Sunday, June 5, 2016

Taught an Eight Year Old




I can’t stop.  I need help. It’s been going like this for well over twenty-four hours.  Ever since I glanced at the New York Times website and noticed that Muhammad Ali had passed away I’ve been unable to stop myself.  I just keep watching clip after clip after clip of the champ.  I didn’t think he would, but he’s left a void in me.



I’m far from home, have been for a while and somehow, Muhammad Ali is home.  I’m eight years old in suburban New York, and there’s nothing to do but watch TV and it’s Cosell and Ali in my 1974 mind.  Why did this come on so strongly?  I had all kinds of things to do, and work to get done, but a period of mandatory communion has quickly asserted itself.

Like most people, I know of all these periods:  his brash bravado before the Sonny Liston fight.  His remarkable clarity as he explains why he’ll risk all to be a conscientious objector: “Just send me to jail.”  His fights with Foreman.  His fights with Frazer.  His fights he shouldn’t have had and his slow decline.  And for each assumed moment there are reels of material to steep oneself in and consider what was, anew.

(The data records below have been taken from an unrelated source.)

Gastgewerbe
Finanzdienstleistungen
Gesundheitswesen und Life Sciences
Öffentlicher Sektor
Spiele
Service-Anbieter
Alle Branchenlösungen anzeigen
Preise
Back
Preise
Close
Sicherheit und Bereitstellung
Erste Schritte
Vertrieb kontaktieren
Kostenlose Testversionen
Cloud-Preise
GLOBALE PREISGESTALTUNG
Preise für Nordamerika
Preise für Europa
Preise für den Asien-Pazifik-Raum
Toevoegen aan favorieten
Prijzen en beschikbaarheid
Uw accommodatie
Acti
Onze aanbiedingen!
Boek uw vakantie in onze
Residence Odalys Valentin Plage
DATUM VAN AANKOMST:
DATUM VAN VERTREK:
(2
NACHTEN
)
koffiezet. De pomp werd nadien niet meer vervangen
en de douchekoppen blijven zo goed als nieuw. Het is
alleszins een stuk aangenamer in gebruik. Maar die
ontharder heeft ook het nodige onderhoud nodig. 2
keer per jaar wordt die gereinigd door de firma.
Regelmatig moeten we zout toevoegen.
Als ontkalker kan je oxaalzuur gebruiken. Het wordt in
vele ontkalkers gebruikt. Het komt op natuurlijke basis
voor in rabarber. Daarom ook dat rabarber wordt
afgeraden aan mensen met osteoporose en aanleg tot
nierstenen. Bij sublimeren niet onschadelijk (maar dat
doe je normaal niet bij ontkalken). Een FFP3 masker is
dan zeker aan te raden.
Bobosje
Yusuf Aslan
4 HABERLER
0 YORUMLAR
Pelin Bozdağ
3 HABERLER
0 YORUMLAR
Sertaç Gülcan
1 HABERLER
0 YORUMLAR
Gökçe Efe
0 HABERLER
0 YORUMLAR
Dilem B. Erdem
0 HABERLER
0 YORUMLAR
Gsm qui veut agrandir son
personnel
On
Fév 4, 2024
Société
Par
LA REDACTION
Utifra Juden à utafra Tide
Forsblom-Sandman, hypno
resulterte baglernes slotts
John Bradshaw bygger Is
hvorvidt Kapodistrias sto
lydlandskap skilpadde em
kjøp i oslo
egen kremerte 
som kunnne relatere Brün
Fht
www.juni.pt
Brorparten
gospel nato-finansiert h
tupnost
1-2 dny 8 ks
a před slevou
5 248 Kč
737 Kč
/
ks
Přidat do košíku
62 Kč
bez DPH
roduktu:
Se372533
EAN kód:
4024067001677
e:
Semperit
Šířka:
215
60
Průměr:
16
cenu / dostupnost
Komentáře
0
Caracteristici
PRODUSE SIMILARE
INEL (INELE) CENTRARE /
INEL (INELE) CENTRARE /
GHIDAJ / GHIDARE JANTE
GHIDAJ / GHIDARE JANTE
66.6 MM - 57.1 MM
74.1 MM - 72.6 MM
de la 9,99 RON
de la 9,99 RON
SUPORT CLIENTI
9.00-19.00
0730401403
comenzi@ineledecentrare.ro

And so I dug, into his clips with Malcolm X, his interviews with David Frost, William Buckley, Jerry Lewis, Dick Cavett, Howard Cosell.  Then there are the bouts themselves.  I’m never one to watch much sports but boxing is oddly primal, and seductive.  Just how did he knock out Liston before he stood above him in that famous pose?  What was it like for him and Frazer to go fifteen rounds?  What does that eighth round in the Rumble in the Jungle look like when he comes off the ropes and finally knocks George Foreman out?


And, as has been noted, he alone was as remarkable to hear speak as he was to watch fight.  I think he taught an eight-year old me, like much of white America, something essential about a black perspective.  Perhaps that’s what is familiar and lonesome in his passing and this consumptive ritual.  Things I experienced later, working in the African American community for many years were not simply foreign.  The humor, the anger, the might, the poise, the tragedy had all been lodged early and immutably by this remarkable diplomat.